Weekly Review: Straight Outta Compton (2015)

Straight Outta Compton follows the rise of N.W.A. With ups and downs, shady business, parties and disses, the film follows Ice Cube, Eazy-E, Dr. Dre, MC Ren and DJ Yella on a rise to fame that both fans and non-fans can appreciate.

I’ll be honest. Before watching Straight Outta Compton, I really had no knowledge about N.W.A. I wouldn’t consider myself a fan, so this review will attempt to be objective.

From a fan’s perspective, Straight Outta Compton is a trip down memory lane. The overall outcome isn’t a surprise, but it’s nice to see it play out on screen. The occasional cameos that come up are pleasant surprises, and it’s almost unnoticed how long the film’s duration is.

From the perspective of a non-fan, the film is still a good time. The running time seems a bit long, and some of the scenes seem a bit unnecessary. The cameos are pleasant surprises, but don’t really affect the overall plot. There are gratuitous scenes of sex and nudity, and several areas seem to be straight out of a music video, but it’s not entirely out of place. It just wasn’t to my tastes.

Screen Shot 2016-03-01 at 2.15.24 PM

The cinematography in the film is nothing too spectacular, but it works well for the situations that the film depicts.

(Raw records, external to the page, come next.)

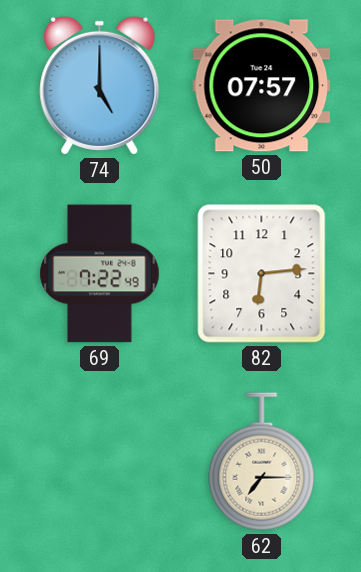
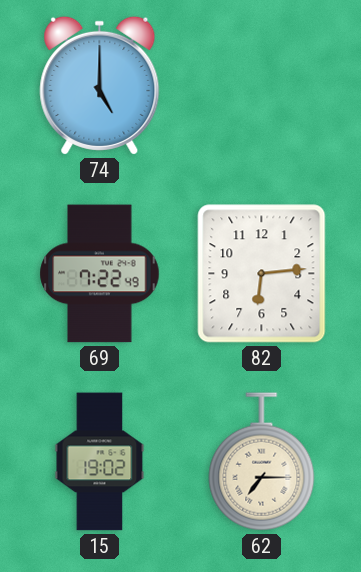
50: 07:57 -> none
15: none -> 19:02
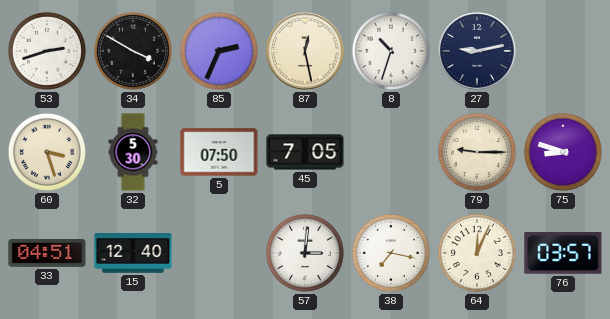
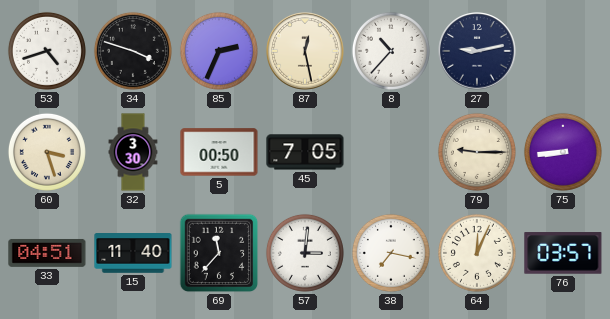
53: 2:42 -> 4:42
34: 3:50 -> 3:48
8: 10:33 -> 10:37
32: 5:30 -> 3:30
5: 07:50 -> 00:50
75: 8:48 -> 8:44
15: 12:40 -> 11:40
69: none -> 11:37
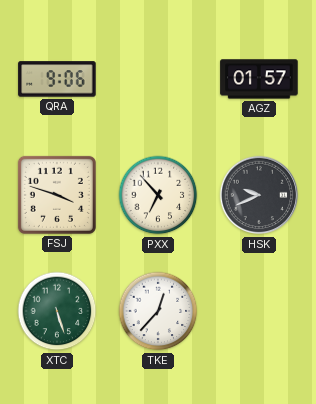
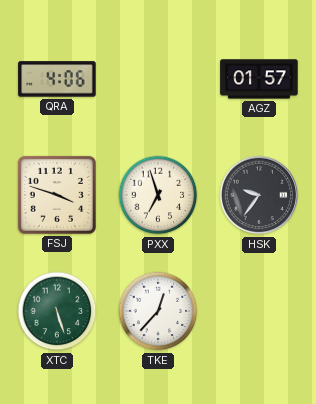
QRA: 9:06 -> 4:06
PXX: 6:53 -> 6:57
HSK: 9:41 -> 9:36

The settings vary from more gritty settings and cinematography to the more standard settings and cinematography seen in film.  As I mentioned, there are other aspects of the film that are done in a way that is reminiscent of music videos, which is fitting considering the subject matter.
In terms of acting, Jason Mitchell, who portrays Eazy-E,  has the standout role. He perfectly conveys a broad range of emotions in a variety of situations. Corey Hawkins, who portrays Dr. Dre, does a solid performance, but it doesn’t compare to Mitchell’s. As for O’Shea Jackson, Jr., who portrays the younger version of his own father Ice Cube, I was far more distracted by just how much he looks like his father to really critique his performance. Either way, the chemistry between the actors who portray the main characters is pretty great. I felt it.

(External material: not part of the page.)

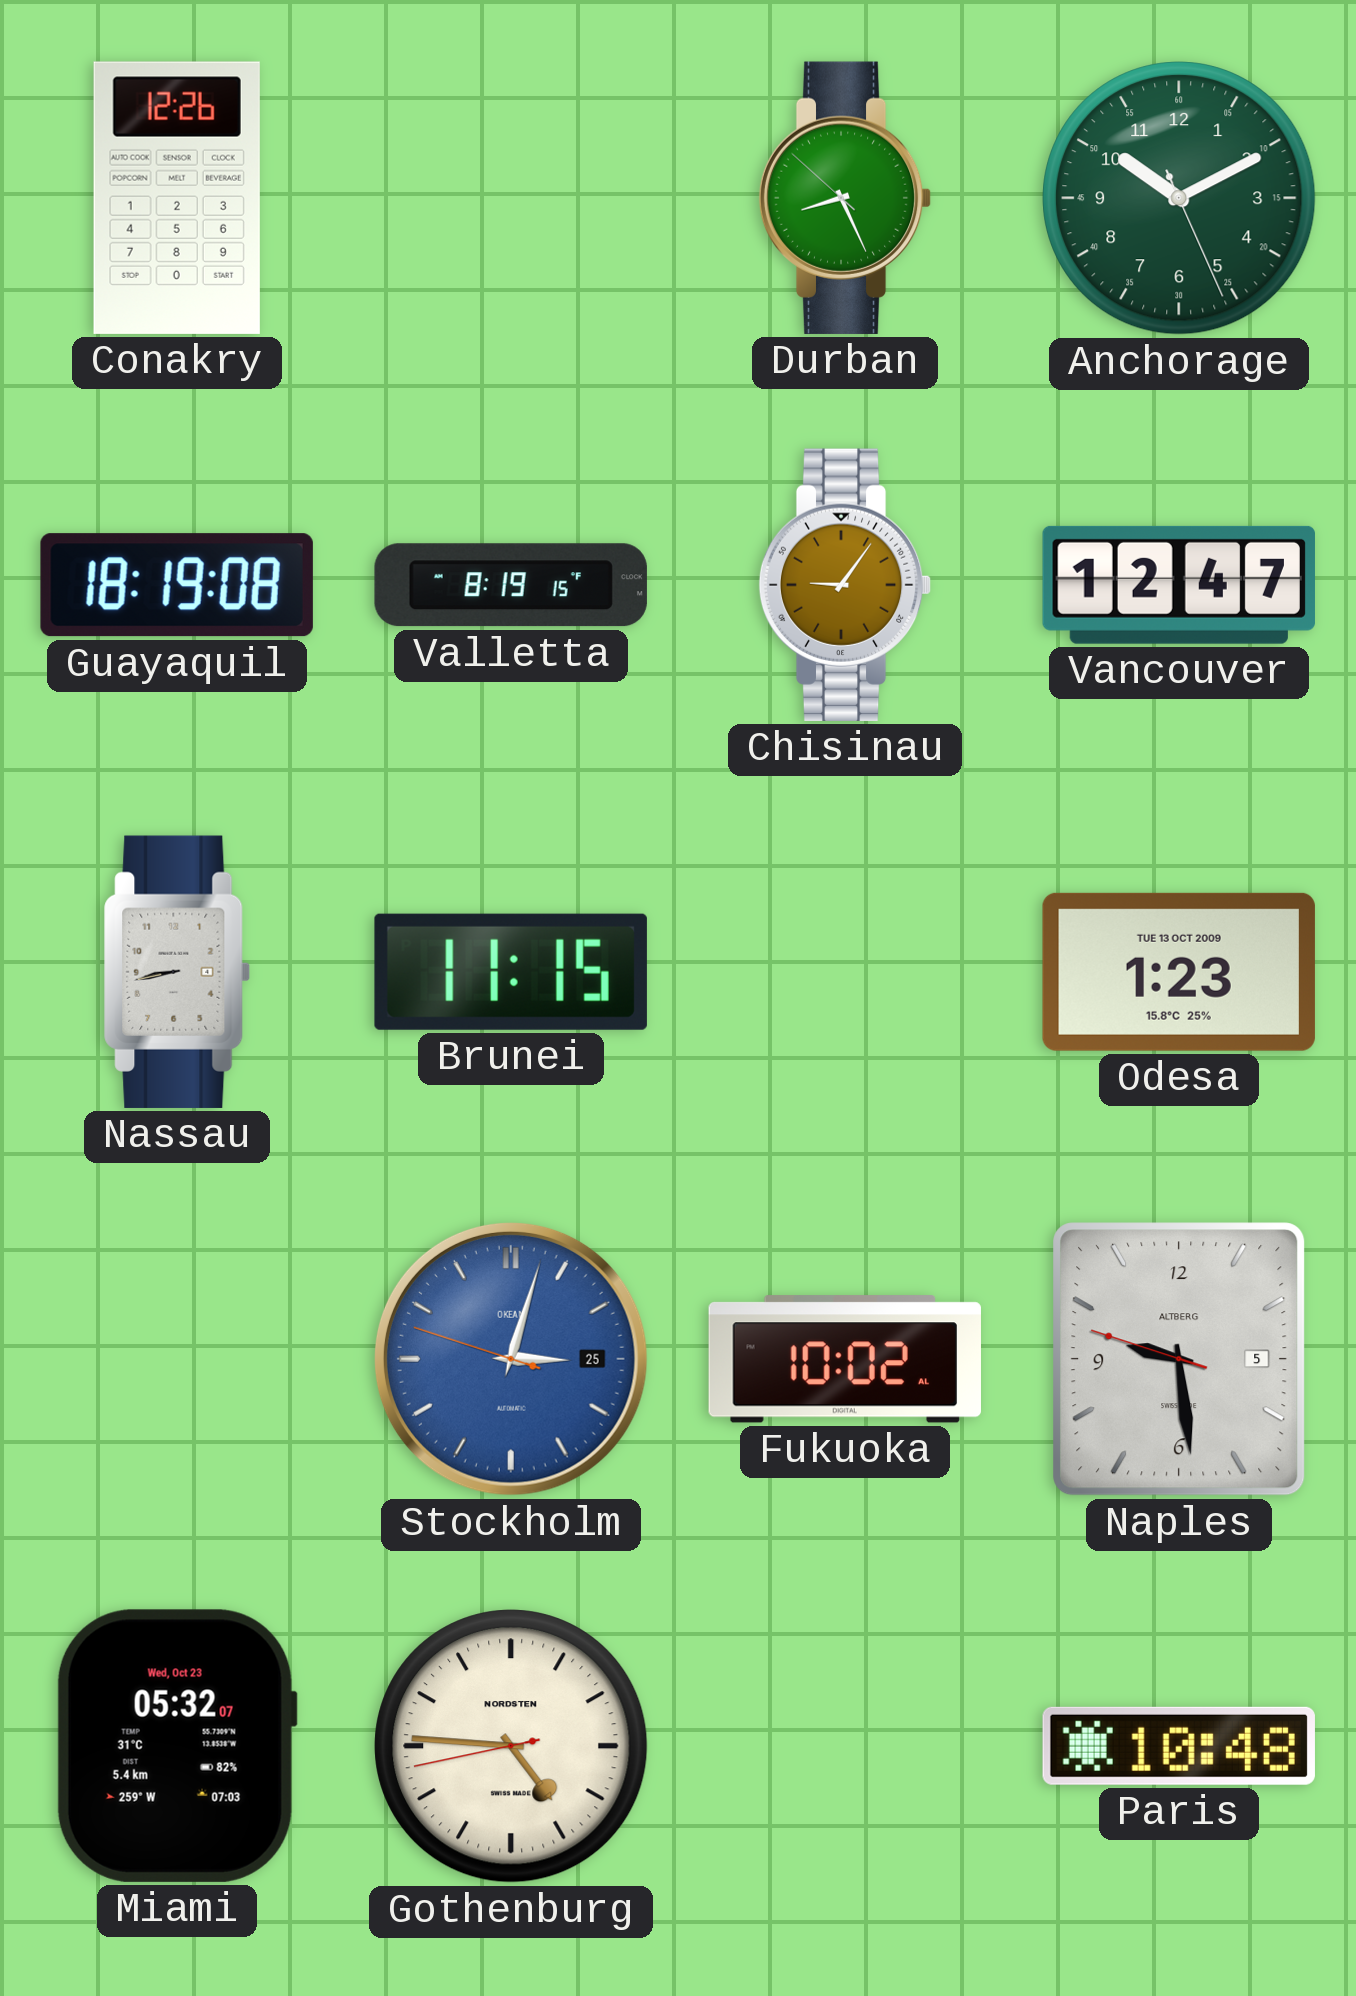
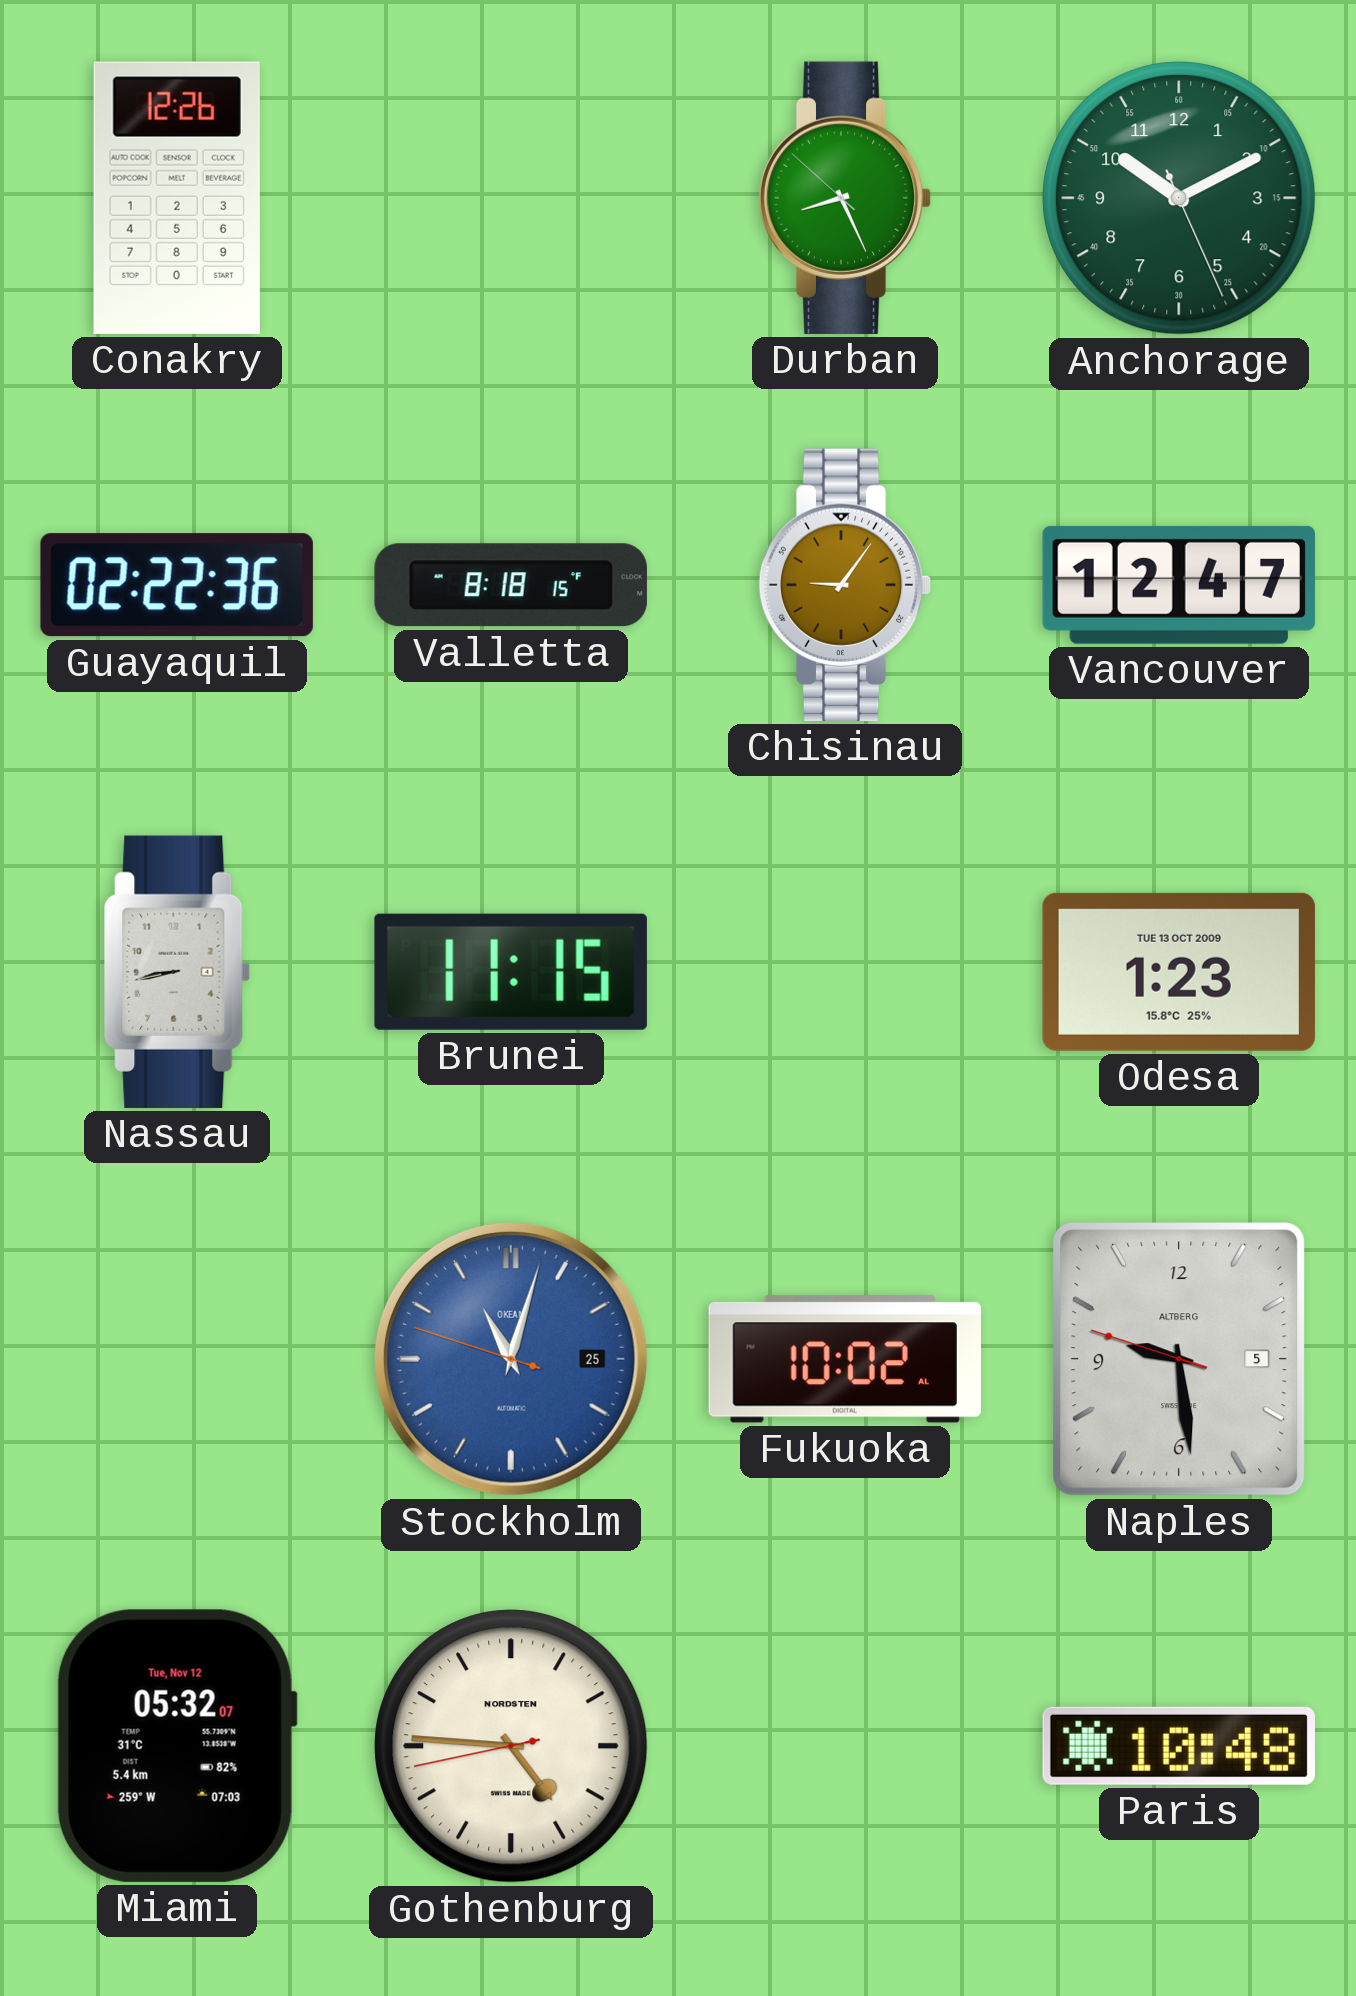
Guayaquil: 18:19 -> 02:22
Valletta: 8:19 -> 8:18
Stockholm: 3:02 -> 11:02
Miami date: Wed, Oct 23 -> Tue, Nov 12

Paul Giamatti also co-stars in the film as Jerry Heller, N.W.A’s manager. Giamatti shares some great emotional scenes with Mitchell, but as usual, Giamatti’s scenes of anger seem overzealous.

Straight Outta Compton is controversial in many ways, both for what it depicts and also what it chooses not to. At the time depicted in the film, N.W.A’s music caused quite a stir. Their music spoke about the environment they lived in, and this environment didn’t have the best relationship with the police. This causes just as much controversy today because the political climate is not much different. Seeing moments on screen from 1992, that look identical to moments in 2015, is bound to get people talking, as it should.

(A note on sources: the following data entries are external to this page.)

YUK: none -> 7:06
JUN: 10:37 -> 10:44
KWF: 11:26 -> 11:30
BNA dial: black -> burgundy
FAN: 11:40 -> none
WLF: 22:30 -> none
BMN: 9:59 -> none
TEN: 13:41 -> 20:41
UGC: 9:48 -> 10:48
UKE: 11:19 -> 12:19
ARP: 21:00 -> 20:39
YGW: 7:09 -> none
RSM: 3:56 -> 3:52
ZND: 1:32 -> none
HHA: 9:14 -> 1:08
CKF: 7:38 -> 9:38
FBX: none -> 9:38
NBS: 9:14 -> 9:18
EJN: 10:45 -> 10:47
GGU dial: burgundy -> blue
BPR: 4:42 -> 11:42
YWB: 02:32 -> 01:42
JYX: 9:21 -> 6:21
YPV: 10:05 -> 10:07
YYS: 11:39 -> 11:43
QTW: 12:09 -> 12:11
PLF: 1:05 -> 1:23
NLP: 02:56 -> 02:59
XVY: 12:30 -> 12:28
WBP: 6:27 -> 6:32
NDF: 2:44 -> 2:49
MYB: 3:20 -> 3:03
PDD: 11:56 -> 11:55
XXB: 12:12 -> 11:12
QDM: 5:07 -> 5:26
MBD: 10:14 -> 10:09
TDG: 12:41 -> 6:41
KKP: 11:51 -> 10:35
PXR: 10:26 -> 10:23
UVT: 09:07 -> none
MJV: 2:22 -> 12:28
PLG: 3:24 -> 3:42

At the same time, the film is also controversial because of what it chooses to leave out. Straight Outta Compton is definitely a revisionist type film. It’s important to know that it was being produced by people who were being portrayed, namely Dr. Dre, Ice Cube, and Eazy-E’s widow. You have to keep that in mind before easily swallowing what you’re being shown. It’s a realistic story, but certain elements are definitely left out.

Another bit of the film that has caused controversy is its portrayal of Jerry Heller, Giamatti’s character. The actual person Jerry Heller has understandably taken offense to his portrayal in the film. In addition to pursuing ramifications for defamation, Heller also claims that parts of the film were taken from his autobiography without permission.

Straight Outta Compton was nominated for an Academy Award for best original screenplay. I personally felt that Jason Mitchell could have been nominated for an Academy Award for his performance, but that’s a discussion for another day. The film has been well received by critics, and it definitely is a good film. It’s just important to be able to separate fact from fiction.